The History of Pott Shrigley

Published: 10 November 2023

THE HISTORY OF POTT SHRIGLEY

Although Pott Shrigley is not mentioned in the Domesday Book, there is evidence of an early settlement, with a tumulus on Sponds Moor. The hamlet of Pott was probably named from a pot, meaning small pit (e.g. pot-hole) or pool.  Shrigley (spelt Shriggeleg in 1285) might be derived from Old English scric – a shrike + leah – a woodland clearing or lea. Evidence of ridge and furrow farming can still be seen in existing farms.

A great nephew of William the Conqueror called Horswin was granted a part of Macclesfield Forest, and the title: ‘Lord of Shrigley’. The two hamlets were possibly combined in 1354, after William – a descendant of Robert de Dunes, a forester of Taxal, bought some twenty acres in this area of the forest. His descendant, Geoffrey de Downes may have founded a Chapel of Ease in 1492, at the site of an earlier stone cross. In his will of that year, he insisted that his chaplain “…keep noe Horse, ne Hawke, ne Hound …” and should teach the boys of the parish. Thus education was also founded, leading to Pott Shrigley church school.

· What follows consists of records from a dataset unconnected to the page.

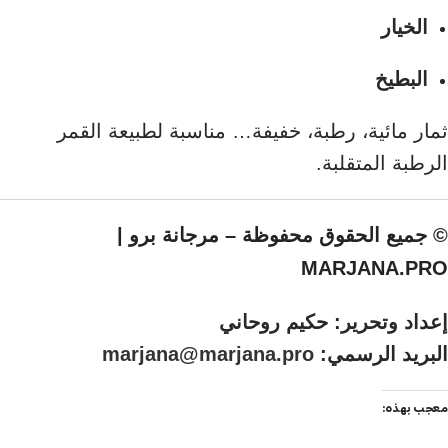
الخيار
البطيخ
ثمار مائية، رطبة، خفيفة… مناسبة لطبيعة القمر
الرطبة المتقلبة.
© جميع الحقوق محفوظة – مرجانة برو |
MARJANA.PRO
إعداد وتحرير: حكيم روحاني
البريد الرسمي:
marjana@marjana.pro
معجب بهذه: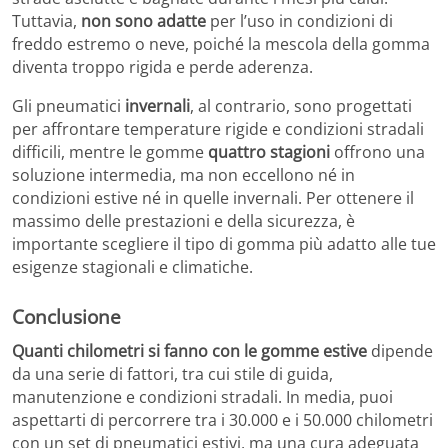
Tuttavia,
non sono adatte
per l’uso in condizioni di
freddo estremo o neve, poiché la mescola della gomma
diventa troppo rigida e perde aderenza.
Gli pneumatici
invernali
, al contrario, sono progettati
per affrontare temperature rigide e condizioni stradali
difficili, mentre le gomme
quattro stagioni
offrono una
soluzione intermedia, ma non eccellono né in
condizioni estive né in quelle invernali. Per ottenere il
massimo delle prestazioni e della sicurezza, è
importante scegliere il tipo di gomma più adatto alle tue
esigenze stagionali e climatiche.
Conclusione
Quanti chilometri si fanno con le gomme estive
dipende
da una serie di fattori, tra cui stile di guida,
manutenzione e condizioni stradali. In media, puoi
aspettarti di percorrere tra i 30.000 e i 50.000 chilometri
con un set di pneumatici estivi, ma una cura adeguata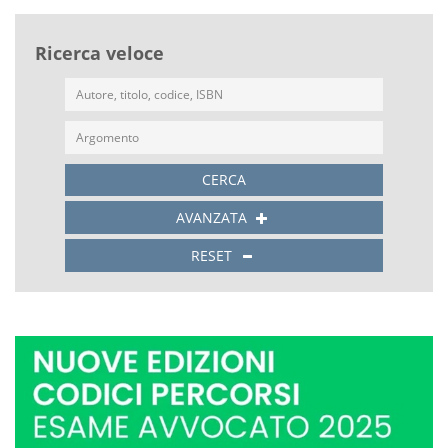
Ricerca veloce
CERCA
AVANZATA
RESET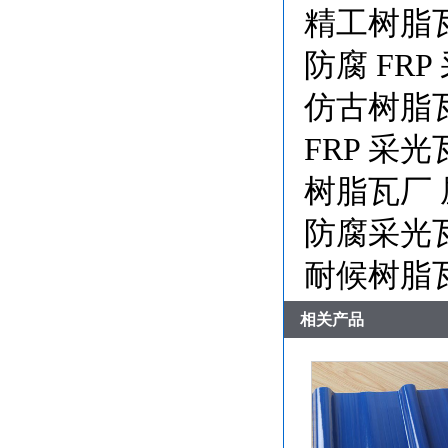
精工树脂
防腐 FR
仿古树脂
FRP 采
树脂瓦厂
防腐采光
耐候树脂
相关产品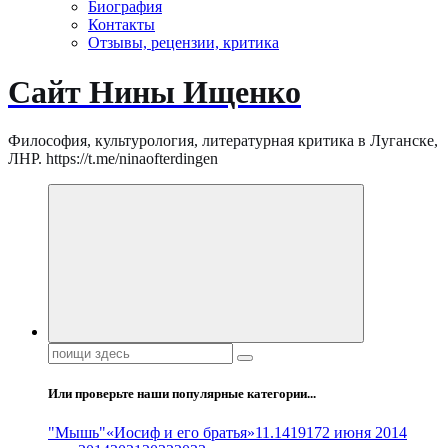
Биография
Контакты
Отзывы, рецензии, критика
Сайт Нины Ищенко
Философия, культурология, литературная критика в Луганске,
ЛНР. https://t.me/ninaofterdingen
Поиск:
Или проверьте наши популярные категории...
"Мышь"
«Иосиф и его братья»
11.14
1917
2 июня 2014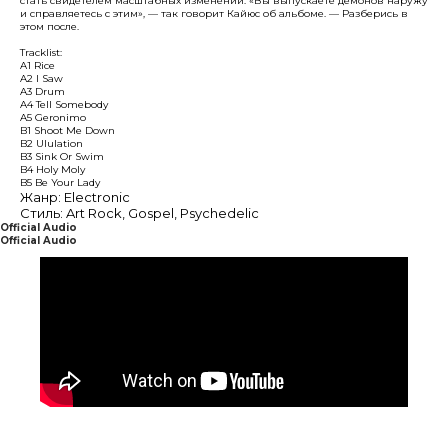
стать свидетелем масштабных изменений. «Вы выпускаете демонов наружу
и справляетесь с этим», — так говорит Кайюс об альбоме. — Разберись в
этом после.
Tracklist:
A1 Rice
A2 I Saw
A3 Drum
A4 Tell Somebody
A5 Geronimo
B1 Shoot Me Down
B2 Ululation
B3 Sink Or Swim
B4 Holy Moly
B5 Be Your Lady
Жанр: Electronic
Стиль: Art Rock, Gospel, Psychedelic
Official Audio
Official Audio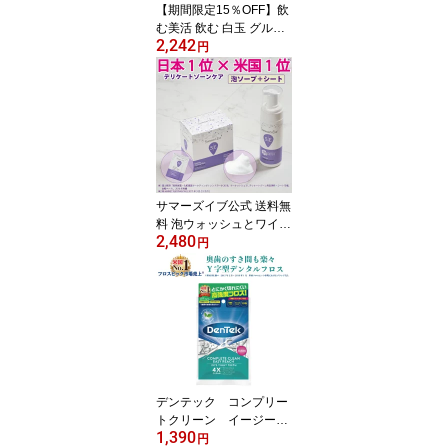
【期間限定15％OFF】飲
匂い
む美活 飲む 白玉 グルタ
2,242
チ オン・ビューティー
円
高濃度7000mg白玉成分
ビタミンC 4000mg 配合
(1袋60粒あたり) プラセ
ンタ ヒアルロン酸 セラ
ミド CICA
サマーズイブ公式 送料無
料 泡ウォッシュとワイプ
2,480
1箱のセット デリケート
円
ゾーンの臭いや黒ずみ対
策！ デリケートゾーンの
臭い タイプ デリゾ ボデ
ィソープ 石鹸 敏感肌 保
湿 かゆみ ニオイ 黒ずみ
生理 おりもの VIO クリ
ーム泡 summer's eve su
mmerseve logi
デンテック コンプリー
トクリーン イージーリ
1,390
ーチ 75本入り 全米N
円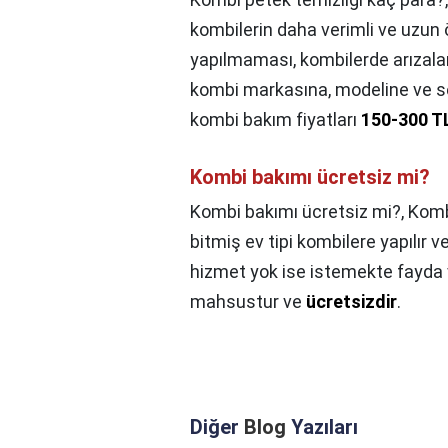
kombilerin daha verimli ve uzun 
yapılmaması, kombilerde arızalar
kombi markasına, modeline ve se
kombi bakım fiyatları
150-300 T
Kombi bakımı ücretsiz mi?
Kombi bakımı ücretsiz mi?,
Komb
bitmiş ev tipi kombilere yapılır 
hizmet yok ise istemekte fayda va
mahsustur ve
ücretsizdir
.
Diğer
Blog
Yazıları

The Downes family, who were royalists in the Civil War, were fined, losing their land during the Commonwealth regime, but recovering it during the Restoration. In 1745, as Bonnie Prince Charlie’s army advanced south from Manchester, people on the main route to Macclesfield fled to the hills around Pott Shrigley until they had passed.

The Downes kept the Shrigley estate until Edward Downes died a bachelor in 1819 and the village was sold to William Turner, MP for Blackburn, who demolished the old hall and built a new one in Palladian style.

The Turner heiress, Ellen, is famous for being abducted from her school by Edward Gibbon Wakefield, (who later founded British rule in New Zealand).  The couple were chased, found and returned, with Ellen’s reputation saved.  This led to a special Act of Parliament to annul the marriage.  Ellen later married into the Legh family of Lyme Hall and her daughter, also Ellen, married the Reverend Brabazon Lowther, heading the last owners of the estate, which was finally sold at the death of Colonel W. G. Lowther in 1928.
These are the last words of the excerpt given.